Miniaturized High-Density Converters

The University of Catania developed the world’s most efficient AC/DC converter using 28-nm CMOS technology.
Designed for battery-free implants, it delivers 95% peak efficiency and a power density of 222 mW/mm². Powered by a 0.5-mm-thick piezoelectric transducer, it outputs 1mW for micro-devices like pacemakers.

Advanced Energy Storage & Thermal Management

Aqueous Ni-Zn Batteries: Researchers from City University of Hong Kong and Sichuan University achieved a 6.88 mWh/cm² energy density battery via superoxide-activated triple-electron transfer, enabling -day continuous blood pressure monitoring.

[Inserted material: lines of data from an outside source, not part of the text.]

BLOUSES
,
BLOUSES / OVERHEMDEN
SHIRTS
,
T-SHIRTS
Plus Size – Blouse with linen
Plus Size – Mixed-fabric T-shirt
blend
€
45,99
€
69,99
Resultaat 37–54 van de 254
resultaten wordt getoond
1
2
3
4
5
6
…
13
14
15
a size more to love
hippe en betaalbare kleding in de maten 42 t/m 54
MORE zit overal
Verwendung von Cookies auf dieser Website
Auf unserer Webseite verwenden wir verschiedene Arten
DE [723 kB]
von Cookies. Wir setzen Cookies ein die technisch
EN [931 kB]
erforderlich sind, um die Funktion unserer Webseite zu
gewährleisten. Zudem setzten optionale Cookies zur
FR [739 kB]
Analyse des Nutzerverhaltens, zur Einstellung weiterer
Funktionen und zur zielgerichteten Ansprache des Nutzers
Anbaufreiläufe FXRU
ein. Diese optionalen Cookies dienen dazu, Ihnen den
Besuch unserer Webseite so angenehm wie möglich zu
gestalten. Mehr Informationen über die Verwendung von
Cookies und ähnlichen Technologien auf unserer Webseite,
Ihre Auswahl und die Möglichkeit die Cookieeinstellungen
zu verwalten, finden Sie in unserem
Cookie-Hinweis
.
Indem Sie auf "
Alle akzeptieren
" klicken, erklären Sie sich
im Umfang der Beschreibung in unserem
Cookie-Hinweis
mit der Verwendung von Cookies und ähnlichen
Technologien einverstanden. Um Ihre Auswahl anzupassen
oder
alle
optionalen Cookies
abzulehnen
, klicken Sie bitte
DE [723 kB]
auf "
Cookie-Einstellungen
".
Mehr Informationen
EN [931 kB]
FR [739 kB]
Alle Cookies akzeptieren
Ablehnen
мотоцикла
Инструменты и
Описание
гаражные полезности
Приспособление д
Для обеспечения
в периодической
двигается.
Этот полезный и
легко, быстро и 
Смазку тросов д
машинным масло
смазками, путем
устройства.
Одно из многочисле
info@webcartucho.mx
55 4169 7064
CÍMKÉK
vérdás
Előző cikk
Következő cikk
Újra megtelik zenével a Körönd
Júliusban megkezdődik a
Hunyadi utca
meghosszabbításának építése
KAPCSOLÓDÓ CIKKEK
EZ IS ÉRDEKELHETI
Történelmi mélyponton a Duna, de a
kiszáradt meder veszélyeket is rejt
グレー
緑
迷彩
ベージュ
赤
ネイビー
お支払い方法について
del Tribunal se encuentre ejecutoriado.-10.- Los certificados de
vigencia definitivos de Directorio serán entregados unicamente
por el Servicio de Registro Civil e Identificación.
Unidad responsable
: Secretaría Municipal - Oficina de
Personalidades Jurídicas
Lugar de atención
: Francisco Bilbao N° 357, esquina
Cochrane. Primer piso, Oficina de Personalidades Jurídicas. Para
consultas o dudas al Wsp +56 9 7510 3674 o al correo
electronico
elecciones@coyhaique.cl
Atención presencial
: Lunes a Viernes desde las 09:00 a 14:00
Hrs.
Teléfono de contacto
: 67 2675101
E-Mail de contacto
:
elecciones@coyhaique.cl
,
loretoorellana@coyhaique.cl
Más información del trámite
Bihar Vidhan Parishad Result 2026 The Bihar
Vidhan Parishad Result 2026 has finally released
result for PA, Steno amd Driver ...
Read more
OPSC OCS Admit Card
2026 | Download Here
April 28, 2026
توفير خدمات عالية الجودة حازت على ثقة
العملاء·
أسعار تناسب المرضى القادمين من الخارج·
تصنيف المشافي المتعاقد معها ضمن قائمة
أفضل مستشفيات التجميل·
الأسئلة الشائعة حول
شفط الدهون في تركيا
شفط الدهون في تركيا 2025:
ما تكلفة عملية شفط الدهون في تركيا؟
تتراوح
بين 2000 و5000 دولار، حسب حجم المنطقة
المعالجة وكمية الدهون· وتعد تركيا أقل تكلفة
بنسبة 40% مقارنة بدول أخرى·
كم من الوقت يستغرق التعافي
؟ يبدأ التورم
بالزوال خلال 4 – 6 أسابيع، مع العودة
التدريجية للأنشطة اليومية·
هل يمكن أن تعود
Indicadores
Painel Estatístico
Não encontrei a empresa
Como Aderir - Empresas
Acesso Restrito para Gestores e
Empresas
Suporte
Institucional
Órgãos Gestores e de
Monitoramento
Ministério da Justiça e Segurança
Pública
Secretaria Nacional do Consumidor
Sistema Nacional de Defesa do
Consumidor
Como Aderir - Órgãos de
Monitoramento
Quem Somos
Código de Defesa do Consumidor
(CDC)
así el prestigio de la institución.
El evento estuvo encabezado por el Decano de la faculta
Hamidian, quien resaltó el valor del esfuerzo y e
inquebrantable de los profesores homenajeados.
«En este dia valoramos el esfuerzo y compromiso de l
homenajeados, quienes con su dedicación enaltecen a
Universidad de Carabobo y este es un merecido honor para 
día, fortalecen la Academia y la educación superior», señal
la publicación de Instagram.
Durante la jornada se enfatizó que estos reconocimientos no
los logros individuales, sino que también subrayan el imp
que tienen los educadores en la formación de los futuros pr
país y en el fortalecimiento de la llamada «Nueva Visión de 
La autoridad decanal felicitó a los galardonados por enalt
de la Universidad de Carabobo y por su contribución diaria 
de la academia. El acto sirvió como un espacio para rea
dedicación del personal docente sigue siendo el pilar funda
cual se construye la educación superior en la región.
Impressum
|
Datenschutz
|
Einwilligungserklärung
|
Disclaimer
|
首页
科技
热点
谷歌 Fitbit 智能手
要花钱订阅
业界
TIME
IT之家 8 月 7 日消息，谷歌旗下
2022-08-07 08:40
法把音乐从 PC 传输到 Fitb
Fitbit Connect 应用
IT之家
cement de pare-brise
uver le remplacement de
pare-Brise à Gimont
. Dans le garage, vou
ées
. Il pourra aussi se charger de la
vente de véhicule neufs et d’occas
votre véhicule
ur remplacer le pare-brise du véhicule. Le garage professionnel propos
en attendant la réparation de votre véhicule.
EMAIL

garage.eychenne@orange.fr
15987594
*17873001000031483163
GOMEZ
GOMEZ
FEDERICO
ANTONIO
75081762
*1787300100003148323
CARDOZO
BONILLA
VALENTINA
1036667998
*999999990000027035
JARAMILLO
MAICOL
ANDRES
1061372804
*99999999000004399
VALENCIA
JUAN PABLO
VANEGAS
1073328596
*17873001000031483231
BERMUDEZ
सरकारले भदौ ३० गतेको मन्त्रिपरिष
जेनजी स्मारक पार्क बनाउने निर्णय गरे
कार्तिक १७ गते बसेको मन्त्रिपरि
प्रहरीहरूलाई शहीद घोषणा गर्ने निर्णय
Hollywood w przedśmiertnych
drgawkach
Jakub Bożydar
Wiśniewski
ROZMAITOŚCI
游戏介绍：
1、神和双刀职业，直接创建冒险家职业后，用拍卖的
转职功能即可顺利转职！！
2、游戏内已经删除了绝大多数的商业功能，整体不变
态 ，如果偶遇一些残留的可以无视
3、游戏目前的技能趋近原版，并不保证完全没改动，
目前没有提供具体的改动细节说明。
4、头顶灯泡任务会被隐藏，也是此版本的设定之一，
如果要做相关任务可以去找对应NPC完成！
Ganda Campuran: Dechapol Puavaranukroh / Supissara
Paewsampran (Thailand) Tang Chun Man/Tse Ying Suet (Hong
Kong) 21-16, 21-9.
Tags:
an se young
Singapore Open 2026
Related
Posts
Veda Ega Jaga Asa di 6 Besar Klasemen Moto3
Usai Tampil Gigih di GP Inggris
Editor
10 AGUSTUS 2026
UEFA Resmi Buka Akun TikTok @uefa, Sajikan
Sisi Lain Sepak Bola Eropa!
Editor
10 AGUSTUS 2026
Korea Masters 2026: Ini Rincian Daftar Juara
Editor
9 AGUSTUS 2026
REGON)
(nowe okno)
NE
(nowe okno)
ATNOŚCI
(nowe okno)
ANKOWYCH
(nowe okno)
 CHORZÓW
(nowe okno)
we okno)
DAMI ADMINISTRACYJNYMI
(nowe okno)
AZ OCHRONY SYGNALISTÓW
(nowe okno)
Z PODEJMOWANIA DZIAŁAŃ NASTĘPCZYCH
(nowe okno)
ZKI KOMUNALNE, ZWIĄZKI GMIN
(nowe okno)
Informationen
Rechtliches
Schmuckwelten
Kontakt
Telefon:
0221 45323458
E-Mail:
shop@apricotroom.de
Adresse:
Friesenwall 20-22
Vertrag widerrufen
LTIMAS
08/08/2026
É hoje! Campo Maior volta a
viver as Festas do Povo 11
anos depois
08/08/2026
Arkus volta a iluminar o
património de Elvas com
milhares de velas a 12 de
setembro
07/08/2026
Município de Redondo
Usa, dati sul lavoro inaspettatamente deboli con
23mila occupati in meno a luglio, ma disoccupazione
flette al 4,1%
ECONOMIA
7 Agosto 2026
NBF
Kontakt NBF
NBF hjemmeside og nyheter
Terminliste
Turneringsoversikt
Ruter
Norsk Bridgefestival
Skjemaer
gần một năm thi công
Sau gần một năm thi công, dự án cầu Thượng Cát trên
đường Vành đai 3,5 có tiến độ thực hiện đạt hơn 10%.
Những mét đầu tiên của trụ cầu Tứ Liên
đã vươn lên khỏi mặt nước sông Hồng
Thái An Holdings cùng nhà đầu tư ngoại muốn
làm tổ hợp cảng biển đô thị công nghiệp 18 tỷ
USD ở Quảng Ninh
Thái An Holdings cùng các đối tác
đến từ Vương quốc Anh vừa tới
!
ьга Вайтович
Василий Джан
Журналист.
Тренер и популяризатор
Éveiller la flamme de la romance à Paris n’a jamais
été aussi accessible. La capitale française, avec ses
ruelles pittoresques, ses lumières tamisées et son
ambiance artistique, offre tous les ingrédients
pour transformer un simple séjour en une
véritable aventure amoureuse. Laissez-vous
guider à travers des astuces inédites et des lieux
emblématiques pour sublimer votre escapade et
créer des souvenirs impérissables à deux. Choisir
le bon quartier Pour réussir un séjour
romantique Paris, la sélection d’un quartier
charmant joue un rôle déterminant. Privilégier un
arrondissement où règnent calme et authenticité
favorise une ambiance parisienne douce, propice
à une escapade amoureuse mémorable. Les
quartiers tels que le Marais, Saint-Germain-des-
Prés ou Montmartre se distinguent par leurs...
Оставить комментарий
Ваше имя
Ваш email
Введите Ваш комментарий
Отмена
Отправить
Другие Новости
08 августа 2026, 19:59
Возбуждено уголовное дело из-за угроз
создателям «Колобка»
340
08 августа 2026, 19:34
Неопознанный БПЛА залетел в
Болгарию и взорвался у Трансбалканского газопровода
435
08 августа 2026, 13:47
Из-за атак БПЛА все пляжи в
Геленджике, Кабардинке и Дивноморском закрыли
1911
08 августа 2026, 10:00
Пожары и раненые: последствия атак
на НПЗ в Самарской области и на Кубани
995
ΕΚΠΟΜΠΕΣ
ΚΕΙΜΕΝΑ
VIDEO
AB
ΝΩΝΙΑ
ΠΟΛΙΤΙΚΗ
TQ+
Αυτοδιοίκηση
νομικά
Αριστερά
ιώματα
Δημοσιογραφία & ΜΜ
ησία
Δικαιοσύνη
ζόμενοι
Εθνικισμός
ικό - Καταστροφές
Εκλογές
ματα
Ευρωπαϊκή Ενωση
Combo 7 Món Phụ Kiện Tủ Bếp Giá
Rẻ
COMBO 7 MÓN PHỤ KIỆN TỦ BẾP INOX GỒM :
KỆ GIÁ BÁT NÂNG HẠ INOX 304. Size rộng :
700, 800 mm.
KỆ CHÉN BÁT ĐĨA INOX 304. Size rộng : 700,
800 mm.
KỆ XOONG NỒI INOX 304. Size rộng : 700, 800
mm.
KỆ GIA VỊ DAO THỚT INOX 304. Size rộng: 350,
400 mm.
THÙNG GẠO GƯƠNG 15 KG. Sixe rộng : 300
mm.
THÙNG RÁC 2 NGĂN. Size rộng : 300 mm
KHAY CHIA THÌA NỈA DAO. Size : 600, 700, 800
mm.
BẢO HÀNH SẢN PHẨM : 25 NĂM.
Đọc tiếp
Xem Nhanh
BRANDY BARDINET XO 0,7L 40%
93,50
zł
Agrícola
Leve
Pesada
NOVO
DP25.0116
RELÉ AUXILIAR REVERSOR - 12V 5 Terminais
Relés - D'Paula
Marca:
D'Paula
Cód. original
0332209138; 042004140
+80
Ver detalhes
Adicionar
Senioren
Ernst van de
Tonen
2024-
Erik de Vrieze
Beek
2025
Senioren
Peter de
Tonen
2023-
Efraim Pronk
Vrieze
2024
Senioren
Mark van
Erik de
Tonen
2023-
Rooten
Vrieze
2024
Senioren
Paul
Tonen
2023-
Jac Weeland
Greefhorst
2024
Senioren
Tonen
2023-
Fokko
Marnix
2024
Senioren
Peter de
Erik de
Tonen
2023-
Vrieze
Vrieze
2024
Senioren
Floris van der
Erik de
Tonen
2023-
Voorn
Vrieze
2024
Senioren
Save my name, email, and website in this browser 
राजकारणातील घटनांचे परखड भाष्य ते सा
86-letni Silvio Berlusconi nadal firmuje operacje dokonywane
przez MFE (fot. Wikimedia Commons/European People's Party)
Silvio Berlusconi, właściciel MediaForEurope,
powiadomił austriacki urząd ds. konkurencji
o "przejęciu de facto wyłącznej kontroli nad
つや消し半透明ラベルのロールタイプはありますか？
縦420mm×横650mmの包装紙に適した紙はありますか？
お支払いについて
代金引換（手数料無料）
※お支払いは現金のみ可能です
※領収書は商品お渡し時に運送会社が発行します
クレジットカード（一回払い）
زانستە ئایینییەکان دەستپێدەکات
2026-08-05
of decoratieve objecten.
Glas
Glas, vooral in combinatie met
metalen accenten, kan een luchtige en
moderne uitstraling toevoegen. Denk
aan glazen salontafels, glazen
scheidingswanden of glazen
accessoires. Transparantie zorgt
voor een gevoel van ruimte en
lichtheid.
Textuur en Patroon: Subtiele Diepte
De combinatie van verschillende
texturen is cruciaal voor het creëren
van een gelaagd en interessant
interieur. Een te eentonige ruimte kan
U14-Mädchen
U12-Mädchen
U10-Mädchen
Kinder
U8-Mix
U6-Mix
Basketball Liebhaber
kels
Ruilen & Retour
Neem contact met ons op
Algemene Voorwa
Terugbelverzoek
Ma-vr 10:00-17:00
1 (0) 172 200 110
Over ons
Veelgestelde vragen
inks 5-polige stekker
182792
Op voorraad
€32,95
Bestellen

Photothermal Conversion: Renmin University’s skin thermal management system converts NIR-II light to 500mW electricity while preventing tissue damage through multi-stage heat dissipation.

Commercial-Grade Power Modules

Boca Tech’s MPQ60W medical DC/DC converter features 92.5% efficiency and <4.5μA leakage current with 5000VAC isolation. MORNSUN’s new series complies with 2×MOPP safety standards, offering 8mm creepage and <5μA leakage.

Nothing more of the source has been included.